German boots .. The commander of the 2nd shock army of the Volkhov Front, Vlasov, surrendered on July 13, 1942.
At the edge of the forest, where the Germans took Vlasov, Ober-Lieutenant Schubert, who commanded the company, unscrewed the lid of the flask, filled it and handed it to Vlasov. The Oberleutnant spoke Russian poorly, trying to explain his speech with gestures: "Camus." Gut cognac ... Returns strength ... In the first hours of communication with the Germans, especially when they walked through the forest, Vlasov was on his guard all the time: he often looked around, tried to stay closer to the chief lieutenant - no matter what happened. “Damn them! They will kill you inadvertently." Here, on the edge, under the bright sun, Vlasov felt that he was calming down. He liked that the chief lieutenant, having offered cognac, clicked his heels and retreated two steps. I also liked the fact that, turning to him, the officer trumpeted all the time: “Ger General ...” Vlasov didn’t want cognac - the sun was already burning with might and main, it was much more pleasant, a mug of cold water would be needed, but Vlasov drank cognac, like a connoisseur, in small sips - was afraid to offend the officer's refusal. Handing the empty lid to the German, Vlasov bowed, wanted to thank him in German, and suddenly said: "Merci." The chief lieutenant deftly accepted the lid, put it on his palm, and inquired in the same respectful tone: "Eshcho, Herr General?" "Merci, chief lieutenant." Vlasov was embarrassed only by a young, about twenty-two, chief corporal. Vlasov drew attention to him even in the forest, in the first minutes of communication with the Germans. When, at the request of Vlasov, the Germans shot machine gunners from his guard, the chief corporal looked at him with obvious contempt. The Germans dragged Zina, a military saleswoman, out of the hut. Vlasov slept with her that night under one overcoat, tormented her all, bit her chest and lips. At first, Zina did not understand what the Germans wanted to do with her. She hastily fastened the buttons on her tunic. In a matter of seconds, her face drooped, her large black eyes grew even larger. When a tall soldier with shaggy eyebrows dragged her to a tree, under which lay dead submachine gunners, Zina fell to the ground, wept, shouted: "Andrei Andreevich!" Dear! Comrade General, don't kill! Take pity on me!..

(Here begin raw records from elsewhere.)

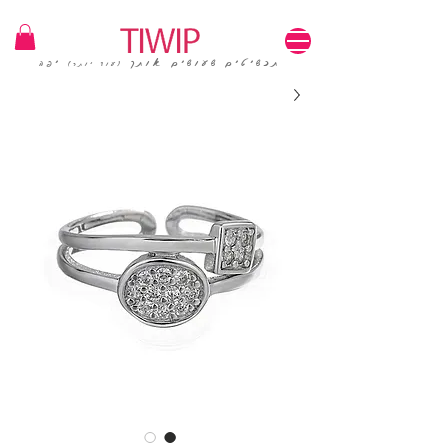
1=100₪ / 3=250₪ | משלוחים חינם | קוד קופון: TIWIP
תכשיטים שעושים אותך
יפה
(עוד יותר)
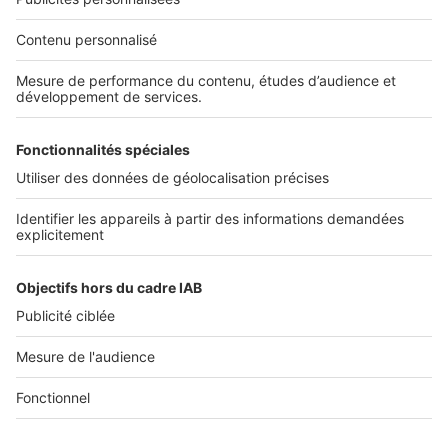
Nos solutions pro
Actualités pro
Nous contacter
Connexion à My SeLoger Pro
Espace Presse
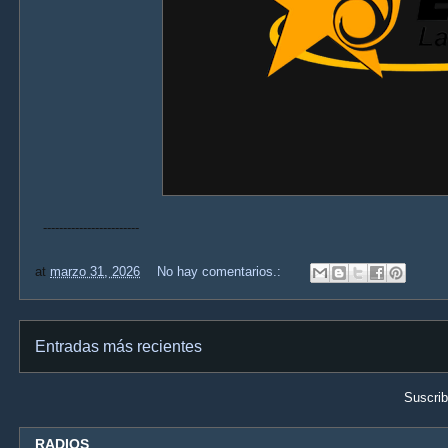
------------------------
at
marzo 31, 2026
No hay comentarios.:
Entradas más recientes
Suscrib
RADIOS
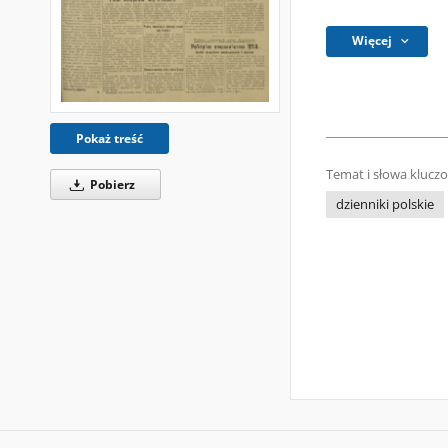
Więcej
Pokaż treść
Temat i słowa klucz
Pobierz
dzienniki polskie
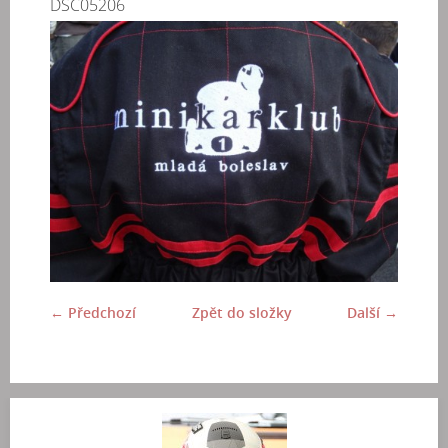
DSC05206
← Předchozí
Zpět do složky
Další →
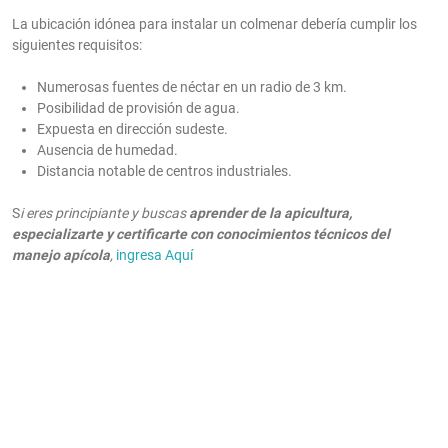
La ubicación idónea para instalar un colmenar debería cumplir los
siguientes requisitos:
Numerosas fuentes de néctar en un radio de 3 km.
Posibilidad de provisión de agua.
Expuesta en dirección sudeste.
Ausencia de humedad.
Distancia notable de centros industriales.
S
i eres principiante y buscas
aprender de la apicultura,
especializarte y certificarte con conocimientos técnicos del
manejo apícola
,
ingresa
Aquí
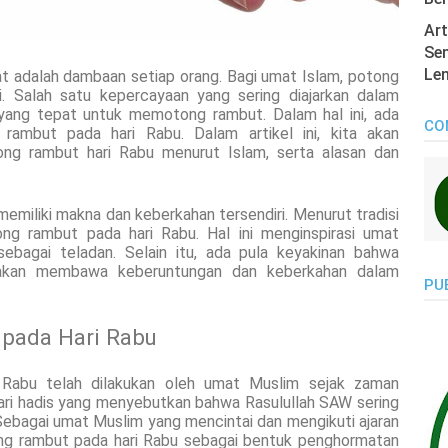
Art
Sen
Len
t adalah dambaan setiap orang. Bagi umat Islam, potong
i. Salah satu kepercayaan yang sering diajarkan dalam
ang tepat untuk memotong rambut. Dalam hal ini, ada
CO
ambut pada hari Rabu. Dalam artikel ini, kita akan
ng rambut hari Rabu menurut Islam, serta alasan dan
memiliki makna dan keberkahan tersendiri. Menurut tradisi
ng rambut pada hari Rabu. Hal ini menginspirasi umat
sebagai teladan. Selain itu, ada pula keyakinan bahwa
akan membawa keberuntungan dan keberkahan dalam
PU
pada Hari Rabu
 Rabu telah dilakukan oleh umat Muslim sejak zaman
dari hadis yang menyebutkan bahwa Rasulullah SAW sering
ebagai umat Muslim yang mencintai dan mengikuti ajaran
ng rambut pada hari Rabu sebagai bentuk penghormatan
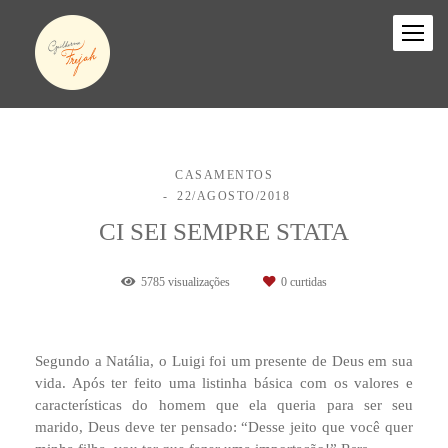
CASAMENTOS
22/AGOSTO/2018
CI SEI SEMPRE STATA
5785
visualizações
0
curtidas
Segundo a Natália, o Luigi foi um presente de Deus em sua
vida. Após ter feito uma listinha básica com os valores e
características do homem que ela queria para ser seu
marido, Deus deve ter pensado: “Desse jeito que você quer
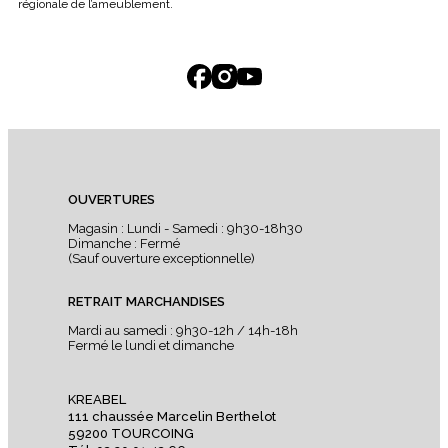
régionale de l’ameublement.
OUVERTURES
Magasin : Lundi - Samedi : 9h30-18h30
Dimanche : Fermé
(Sauf ouverture exceptionnelle)
RETRAIT MARCHANDISES
Mardi au samedi : 9h30-12h / 14h-18h
Fermé le lundi et dimanche
KREABEL
111 chaussée Marcelin Berthelot
59200 TOURCOING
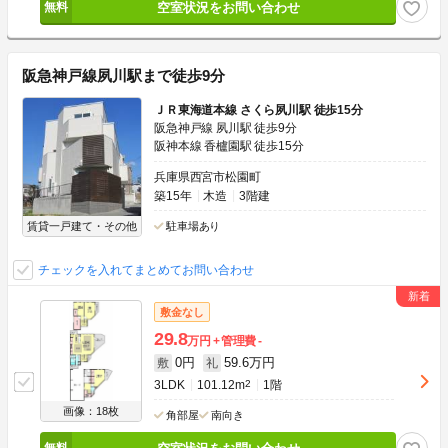
空室状況をお問い合わせ
阪急神戸線夙川駅まで徒歩9分
ＪＲ東海道本線 さくら夙川駅 徒歩15分
阪急神戸線 夙川駅 徒歩9分
阪神本線 香櫨園駅 徒歩15分
兵庫県西宮市松園町
築15年
木造
3階建
賃貸一戸建て・その他
駐車場あり
チェックを入れてまとめてお問い合わせ
敷金なし
29.8
万円
管理費
-
0円
59.6万円
敷
礼
3LDK
101.12m
2
1階
画像：18枚
角部屋
南向き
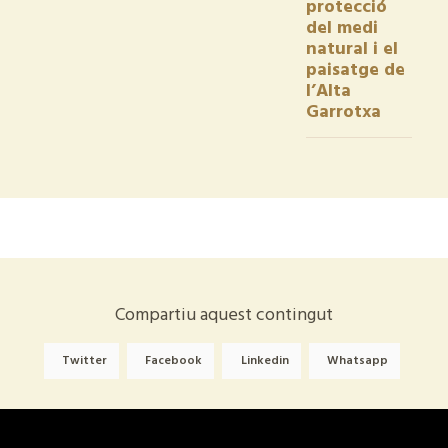
protecció
del medi
natural i el
paisatge de
l’Alta
Garrotxa
Compartiu aquest contingut
Twitter
Facebook
Linkedin
Whatsapp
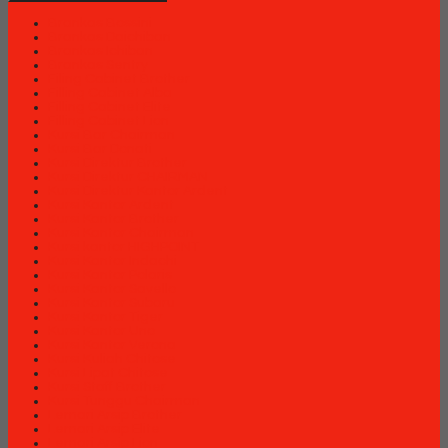
Brankas Bossini
Brankas Daichiban
Brankas Ichiban
Brankas Sentry
Filing Cabinet Brother
Filling Cabinet Alba
Filling Cabinet Elite
Filling Cabinet Lion
Kursi Bar Chairman
Kursi Bar Donati
Kursi Direktur Brother
Kursi Direktur CHAIRMAN
Kursi Direktur Kantor Ardent
Kursi Kantor Ardent
Kursi Kantor Brother
Kursi Kantor Chairman
Kursi kantor HIGHPOINT
Kursi Kantor Indachi
Kursi Kantor Polaris
Kursi Kantor Savello
Kursi Kantor Subaru
Kursi Kantor Tiger
Kursi Kantor Uno
Kursi Kantor Verona
Kursi Kuliah Chitose
Kursi Lipat Chitose
Kursi Staff Brother
Kursi Tunggu Chairman
Lemari Arsip Brother
Lemari Arsip Elite
Lemari Arsip Lion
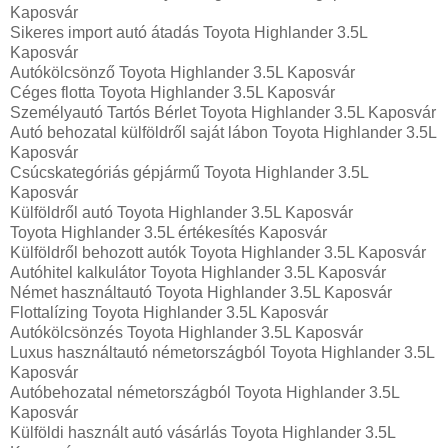
Kaposvár
Sikeres import autó átadás Toyota Highlander 3.5L
Kaposvár
Autókölcsönző Toyota Highlander 3.5L Kaposvár
Céges flotta Toyota Highlander 3.5L Kaposvár
Személyautó Tartós Bérlet Toyota Highlander 3.5L Kaposvár
Autó behozatal külföldről saját lábon Toyota Highlander 3.5L
Kaposvár
Csúcskategóriás gépjármű Toyota Highlander 3.5L
Kaposvár
Külföldről autó Toyota Highlander 3.5L Kaposvár
Toyota Highlander 3.5L értékesítés Kaposvár
Külföldről behozott autók Toyota Highlander 3.5L Kaposvár
Autóhitel kalkulátor Toyota Highlander 3.5L Kaposvár
Német használtautó Toyota Highlander 3.5L Kaposvár
Flottalízing Toyota Highlander 3.5L Kaposvár
Autókölcsönzés Toyota Highlander 3.5L Kaposvár
Luxus használtautó németországból Toyota Highlander 3.5L
Kaposvár
Autóbehozatal németországból Toyota Highlander 3.5L
Kaposvár
Külföldi használt autó vásárlás Toyota Highlander 3.5L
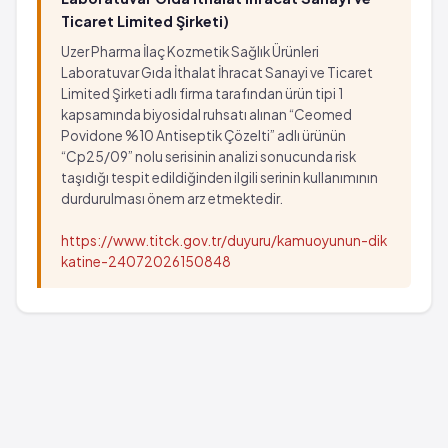
Ticaret Limited Şirketi)
Uzer Pharma İlaç Kozmetik Sağlık Ürünleri
Laboratuvar Gıda İthalat İhracat Sanayi ve Ticaret
Limited Şirketi adlı firma tarafından ürün tipi 1
kapsamında biyosidal ruhsatı alınan “Ceomed
Povidone %10 Antiseptik Çözelti” adlı ürünün
“Cp25/09” nolu serisinin analizi sonucunda risk
taşıdığı tespit edildiğinden ilgili serinin kullanımının
durdurulması önem arz etmektedir.
https://www.titck.gov.tr/duyuru/kamuoyunun-dik
katine-24072026150848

The chief lieutenant again held out the filled lid and said out of place: "Repetition is a mother's consolation." Vlasov drank it in one gulp this time. "Merci." The soldiers laughed. The Oberleutnant frowned, and the laughter stopped. Vlasov nevertheless managed to notice: the soldier made the chief corporal laugh - he showed how the general deftly knocked over the lid. A black Opel Admiral rolled up. The captain got out of the car and saluted Vlasov. The chief lieutenant invited: - Please, Herr General. He opened the door, carefully supported Vlasov by the elbow and, making sure that the general sat down, slammed the door hard.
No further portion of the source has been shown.